# What is being asked:
If an entry holds a picture, skip the picture but copy everything else exactly.

# Records provided:
■ ■ ■ ■

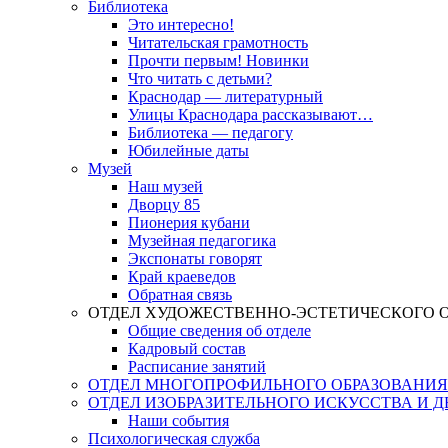
Библиотека
Это интересно!
Читательская грамотность
Прочти первым! Новинки
Что читать с детьми?
Краснодар — литературный
Улицы Краснодара рассказывают…
Библиотека — педагогу
Юбилейные даты
Музей
Наш музей
Дворцу 85
Пионерия кубани
Музейная педагогика
Экспонаты говорят
Край краеведов
Обратная связь
ОТДЕЛ ХУДОЖЕСТВЕННО-ЭСТЕТИЧЕСКОГО 
Общие сведения об отделе
Кадровый состав
Расписание занятий
ОТДЕЛ МНОГОПРОФИЛЬНОГО ОБРАЗОВАНИЯ
ОТДЕЛ ИЗОБРАЗИТЕЛЬНОГО ИСКУССТВА И 
Наши события
Психологическая служба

■ ■ ■ ■

# Written answer:
Библиотека
Это интересно!
Читательская грамотность
Прочти первым! Новинки
Что читать с детьми?
Краснодар — литературный
Улицы Краснодара рассказывают…
Библиотека — педагогу
Юбилейные даты
Музей
Наш музей
Дворцу 85
Пионерия кубани
Музейная педагогика
Экспонаты говорят
Край краеведов
Обратная связь
ОТДЕЛ ХУДОЖЕСТВЕННО-ЭСТЕТИЧЕСКОГО 
Общие сведения об отделе
Кадровый состав
Расписание занятий
ОТДЕЛ МНОГОПРОФИЛЬНОГО ОБРАЗОВАНИЯ
ОТДЕЛ ИЗОБРАЗИТЕЛЬНОГО ИСКУССТВА И 
Наши события
Психологическая служба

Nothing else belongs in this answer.